- Active: 1795-1922
- Country: Indian Empire
- Branch: Army
- Type: Infantry
- Part of: Bengal Army (to 1895) Bengal Command
- Uniform: Red; faced black
- Engagements: 1885 - 87 Burma

Commanders
- Colonel-in-Chief: Edward VII (1904)

= 18th Infantry (British Indian Army) =

The 18th Infantry were an infantry regiment of the British Indian Army. Their origins trace back to 1795, when they were known as the Calcutta Native Militia. Over the years they were known by a number of different names, such as the Alipore Regiment in 1859, the 18th Bengal Native Infantry in 1861, the 18th (Alipore) Bengal Native Infantry in 1864, the 18th Regiment of Bengal Native Infantry in 1885 and the 18th Musulman Rajput Infantry in 1902. Finally, following the Kitchener reforms of the Indian Army, the 18th Infantry.

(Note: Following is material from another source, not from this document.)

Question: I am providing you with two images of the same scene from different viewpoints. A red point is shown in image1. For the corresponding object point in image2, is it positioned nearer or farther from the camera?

They took part in the Third Anglo-Burmese War in 1885 and World War I. During World War I they were part of the Derajat Brigade and took part in operations on the North West Frontier. After World War I the Indian government reformed the army again moving from single battalion regiments to multi battalion regiments. The 18th Infantry now became the 4th Battalion 9th Jat Regiment. In the reorganisation of 1922, this unit became the Regimental Centre located at Bareilly. The other active battalions of the Jat Regiment formed were from the erstwhile Bengal (Ist and 3rd battalions) and Bombay (2nd (Mooltan) battalion) armies. The Jat Regimental Centre, to-day, has an unbroken history since raised as the Calcutta Native Militia, to protect East India Company's assets, in 1795. After independence this was one of the regiments allocated to the new Indian Army.